Assignment: Copy the lines from the start of the records below through the line containing "Первым делом следует определиться со временем", both included, and leave out the pictures.

Information:
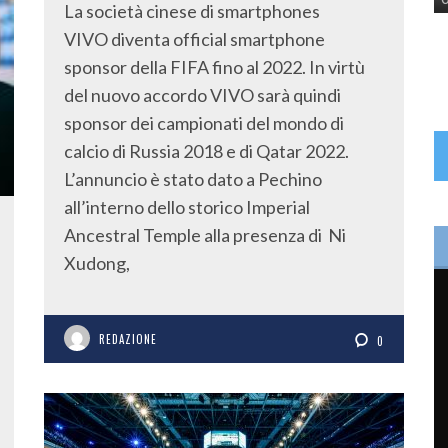
La società cinese di smartphones
VIVO diventa official smartphone
sponsor della FIFA fino al 2022. In virtù
del nuovo accordo VIVO sarà quindi
sponsor dei campionati del mondo di
calcio di Russia 2018 e di Qatar 2022.
L’annuncio è stato dato a Pechino
all’interno dello storico Imperial
Ancestral Temple alla presenza di Ni
Xudong,
REDAZIONE
0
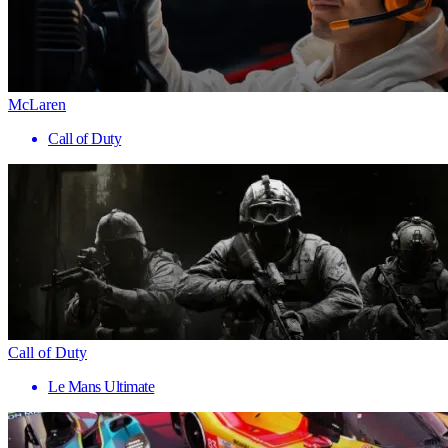
McLaren
Call of Duty
Call of Duty
Le Mans Ultimate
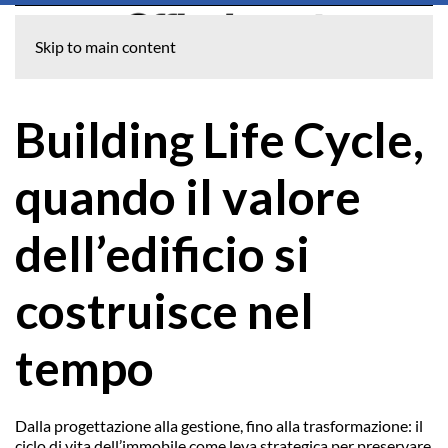
Skip to main content
Building Life Cycle,
quando il valore
dell’edificio si
costruisce nel
tempo
Dalla progettazione alla gestione, fino alla trasformazione: il
ciclo di vita dell’immobile come leva strategica per preservare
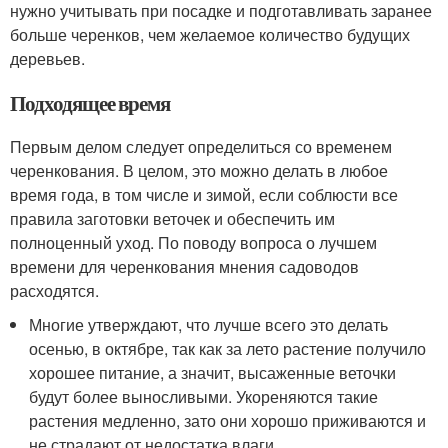
нужно учитывать при посадке и подготавливать заранее
больше черенков, чем желаемое количество будущих
деревьев.
Подходящее время
Первым делом следует определиться со временем
черенкования. В целом, это можно делать в любое
время года, в том числе и зимой, если соблюсти все
правила заготовки веточек и обеспечить им
полноценный уход. По поводу вопроса о лучшем
времени для черенкования мнения садоводов
расходятся.
Многие утверждают, что лучше всего это делать
осенью, в октябре, так как за лето растение получило
хорошее питание, а значит, высаженные веточки
будут более выносливыми. Укореняются такие
растения медленно, зато они хорошо приживаются и
не страдают от недостатка влаги.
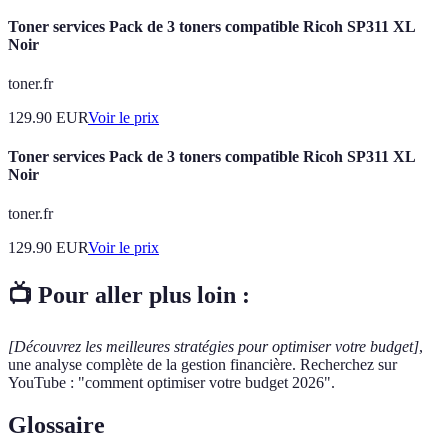
Toner services Pack de 3 toners compatible Ricoh SP311 XL
Noir
toner.fr
129.90
EUR
Voir le prix
Toner services Pack de 3 toners compatible Ricoh SP311 XL
Noir
toner.fr
129.90
EUR
Voir le prix
📺 Pour aller plus loin :
[Découvrez les meilleures stratégies pour optimiser votre budget]
,
une analyse complète de la gestion financière. Recherchez sur
YouTube : "comment optimiser votre budget 2026".
Glossaire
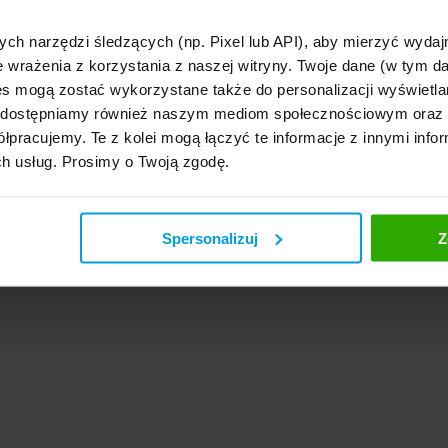
ca sierpnia br. trwa specjalna promocja Generali Direct, w ramach której wszyscy
ych narzędzi śledzących (np. Pixel lub API), aby mierzyć wyd
e wrażenia z korzystania z naszej witryny. Twoje dane (w tym 
s mogą zostać wykorzystane także do personalizacji wyświetla
, udostępniamy również naszym mediom społecznościowym oraz
łpracujemy. Te z kolei mogą łączyć te informacje z innymi infor
ch usług. Prosimy o Twoją zgodę.
Spersonalizuj
Z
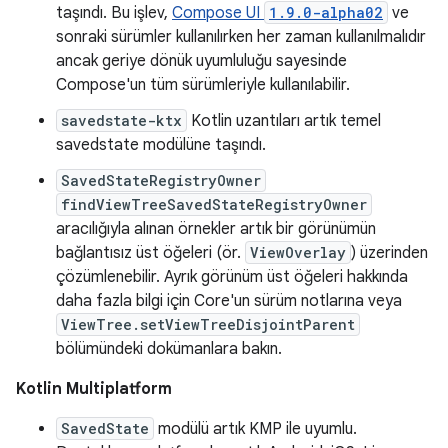
taşındı. Bu işlev,
Compose UI
1.9.0-alpha02
ve
sonraki sürümler kullanılırken her zaman kullanılmalıdır
ancak geriye dönük uyumluluğu sayesinde
Compose'un tüm sürümleriyle kullanılabilir.
savedstate-ktx
Kotlin uzantıları artık temel
savedstate modülüne taşındı.
SavedStateRegistryOwner
findViewTreeSavedStateRegistryOwner
aracılığıyla alınan örnekler artık bir görünümün
bağlantısız üst öğeleri (ör.
ViewOverlay
) üzerinden
çözümlenebilir. Ayrık görünüm üst öğeleri hakkında
daha fazla bilgi için Core'un sürüm notlarına veya
ViewTree.setViewTreeDisjointParent
bölümündeki dokümanlara bakın.
Kotlin Multiplatform
SavedState
modülü artık KMP ile uyumlu.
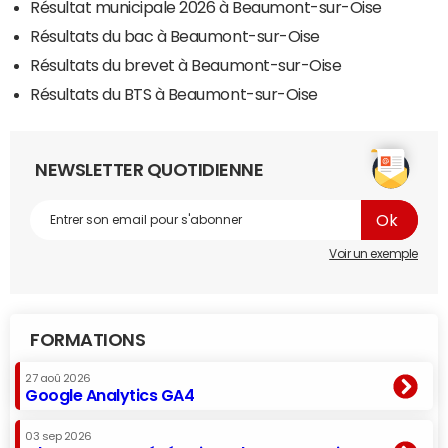
Résultat municipale 2026 à Beaumont-sur-Oise
Résultats du bac à Beaumont-sur-Oise
Résultats du brevet à Beaumont-sur-Oise
Résultats du BTS à Beaumont-sur-Oise
NEWSLETTER QUOTIDIENNE
Voir un exemple
FORMATIONS
27 aoû 2026
Google Analytics GA4
03 sep 2026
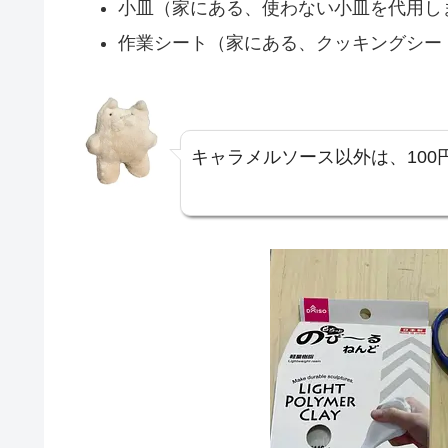
小皿（家にある、使わない小皿を代用し
作業シート（家にある、クッキングシー
キャラメルソース以外は、100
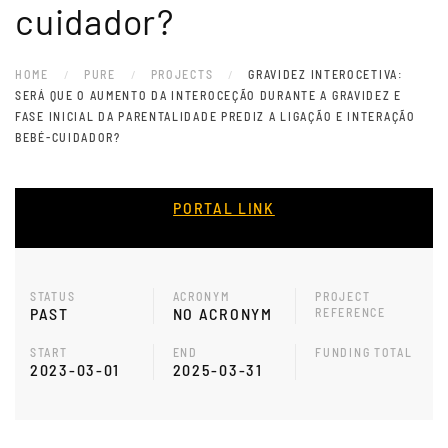
cuidador?
HOME
PURE
PROJECTS
GRAVIDEZ INTEROCETIVA:
SERÁ QUE O AUMENTO DA INTEROCEÇÃO DURANTE A GRAVIDEZ E
FASE INICIAL DA PARENTALIDADE PREDIZ A LIGAÇÃO E INTERAÇÃO
BEBÉ-CUIDADOR?
PORTAL LINK
STATUS
ACRONYM
PROJECT
PAST
NO ACRONYM
REFERENCE
START
END
FUNDING TOTAL
2023-03-01
2025-03-31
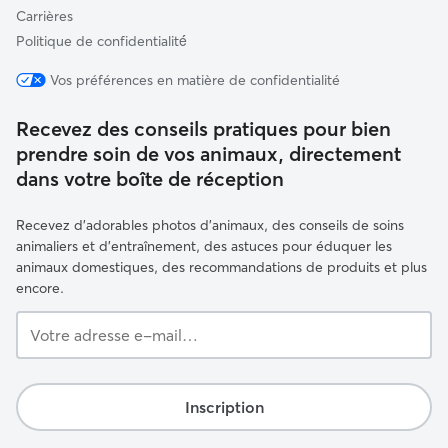
Carrières
Politique de confidentialité́
Vos préférences en matière de confidentialité
Recevez des conseils pratiques pour bien
prendre soin de vos animaux, directement
dans votre boîte de réception
Recevez d'adorables photos d'animaux, des conseils de soins
animaliers et d'entraînement, des astuces pour éduquer les
animaux domestiques, des recommandations de produits et plus
encore.
Votre
adresse
e-
mail…
Inscription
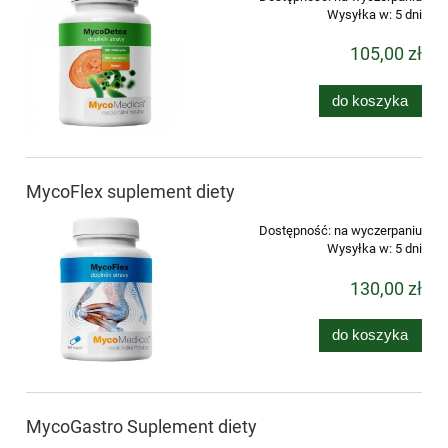
Wysyłka w:
5 dni
105,00 zł
do koszyka
MycoFlex suplement diety
Dostępność:
na wyczerpaniu
Wysyłka w:
5 dni
130,00 zł
do koszyka
MycoGastro Suplement diety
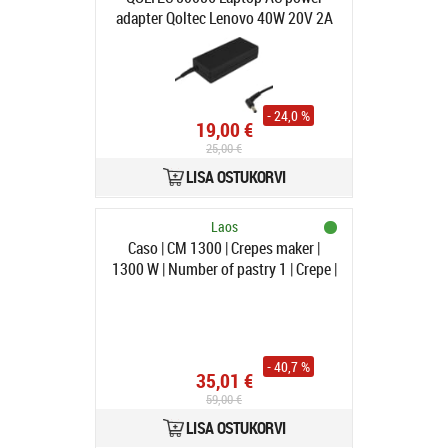
adapter Qoltec Lenovo 40W 20V 2A
5.5 2.5
- 24,0 %
19,00 €
25,00 €
LISA OSTUKORVI
Laos
Caso | CM 1300 | Crepes maker |
1300 W | Number of pastry 1 | Crepe |
Black
- 40,7 %
35,01 €
59,00 €
LISA OSTUKORVI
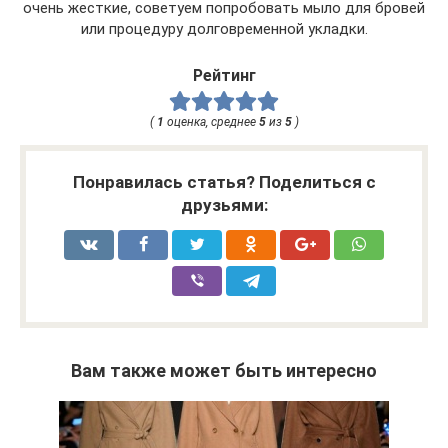
очень жесткие, советуем попробовать мыло для бровей
или процедуру долговременной укладки.
Рейтинг
(
1
оценка, среднее
5
из
5
)
Понравилась статья? Поделиться с
друзьями:
Вам также может быть интересно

Response area:
La società cinese di smartphones
VIVO diventa official smartphone
sponsor della FIFA fino al 2022. In virtù
del nuovo accordo VIVO sarà quindi
sponsor dei campionati del mondo di
calcio di Russia 2018 e di Qatar 2022.
L’annuncio è stato dato a Pechino
all’interno dello storico Imperial
Ancestral Temple alla presenza di Ni
Xudong,
REDAZIONE
0
McLaren
Call of Duty
Call of Duty
Le Mans Ultimate
Skip to main content
Building Life Cycle,
quando il valore
dell’edificio si
costruisce nel
tempo
Dalla progettazione alla gestione, fino alla trasformazione: il
ciclo di vita dell’immobile come leva strategica per preservare
нужно учитывать при посадке и подготавливать заранее
больше черенков, чем желаемое количество будущих
деревьев.
Подходящее время
Первым делом следует определиться со временем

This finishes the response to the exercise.